Breeding is biennial in those Ombrastacoides species that have been studied, with mating occurring in late autumn, eggs carried through winter and hatchlings remaining in the burrow throughout the following winter. It is thought that this extended breeding pattern could be due to the challenges of the nutrient-poor environment.

=== Environment and ecology ===
The heath and sedgeland communities in which Ombrastacoides live are characterised by their waterlogged, low-nutrient soils with relatively low temperatures and low pH. Such habitats are not known to support dense populations of burrowing crayfish anywhere in the world except in western Tasmania. More than one species of crayfish may occur at the same location, usually partitioning the habitat on the basis of soil drainage.

Ombrastacoides and the other peat burrowing crayfish are known as ecosystem engineers because they create macropores that affect the drainage of the peat and hence soil formation and their burrows also create habitat for other animals. Burrow wall area of a system often exceeds the area of the soil surface above it, and burrows provide a conduit for water and gases through the consolidated, waterlogged peat. Rootlets grow strongly on the tunnel walls, and soil respiration rate around burrows is significantly higher than deep in the soil.

The excavations of peat burrowing crayfish provide habitat for several other invertebrate species.. Crayfish burrows provide habitat for diverse faunal assemblages, known as "pholeteros" (e.g. nematodes, oligochaetes, copepods, isopods and amphipods). Partial collapse of large burrow systems forms pools that provide habitat for aquatic animals, for example two species of Gondwanan syncarid crustaceans, pygmy mountain shrimps Allanaspides hickmani and A. helonomus and the endemic Tasmanian Spotwing dragonfly Synthemiopsis gomphomacromioides, also of Gondwanan origins.
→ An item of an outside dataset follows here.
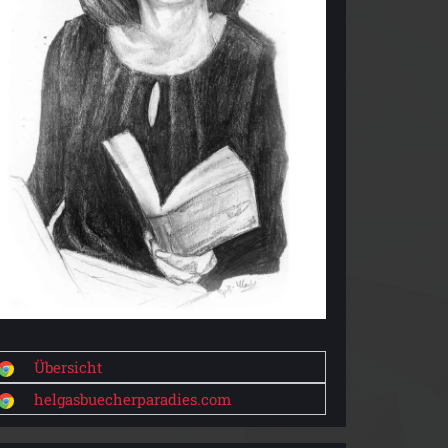
Übersicht
helgasbuecherparadies.com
There is evidence that burrows might affect the growth of surrounding plants, but the effect is not clear

As a result of these ecological effects, species of Ombrastacoides are regarded as keystone species in these sedgeland ecosystems.
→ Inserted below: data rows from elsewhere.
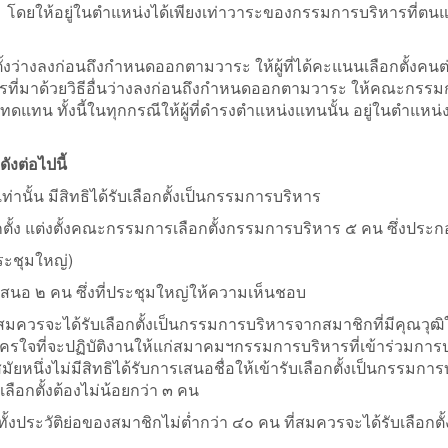
โดยให้อยู่ในตำแหน่งได้เพียงเท่าวาระของกรรมการบริหารที่ตน
้งว่างลงก่อนถึงกำหนดออกตามวาระ ให้ผู้ที่ได้คะแนนเลือกตั้งคนต
ที่มาด้วยวิธีอื่นว่างลงก่อนถึงกำหนดออกตามวาระ ให้คณะกรรม
แทน ทั้งนี้ในทุกกรณีให้ผู้ที่ดำรงตำแหน่งแทนนั้น อยู่ในตำแหน่ง
งต่อไปนี้
่านั้น มีสิทธิได้รับเลือกตั้งเป็นกรรมการบริหาร
อกตั้ง แต่งตั้งคณะกรรมการเลือกตั้งกรรมการบริหาร ๕ คน ซึ่งประก
ประชุมใหญ่)
นอ ๒ คน ซึ่งที่ประชุมใหญ่ให้ความเห็นชอบ
สมควรจะได้รับเลือกตั้งเป็นกรรมการบริหารจากสมาชิกที่มีคุณวุฒ
ใจที่จะปฏิบัติงานให้แก่สมาคมฯกรรมการบริหารที่เข้าร่วมการ
ยหนึ่งไม่มีสิทธิได้รับการเสนอชื่อให้เข้ารับเลือกตั้งเป็นกรรมกา
ลือกตั้งต้องไม่น้อยกว่า ๓ คน
้งประวัติย่อของสมาชิกไม่ต่ำกว่า ๔๐ คน ที่สมควรจะได้รับเลือกตั้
== Threats and conservation ==
Two species are listed on the IUCN Red List as critically endangered: O. denisoni, the Denison rain crayfish and O. parvicaudatus, the Short-tailed rain crayfish, which was until 2020 thought to be extinct due to the flooding of the King River system to create Lake Burbury.

Threats include any processes that affect water, soil structure and food supply, such as road construction, clearing, burning too frequently and conversion to plantations. Climate change, particularly higher temperatures and reduced rainfall, are a major threat to the rain crayfish and it is likely that the eastern edge of the genus's distribution will retreat westwards. An increase in frequency of fires created by dry lightning storms, such as those experienced in Tasmania in the summer of 2018-2019, could also contribute to such a contraction of range.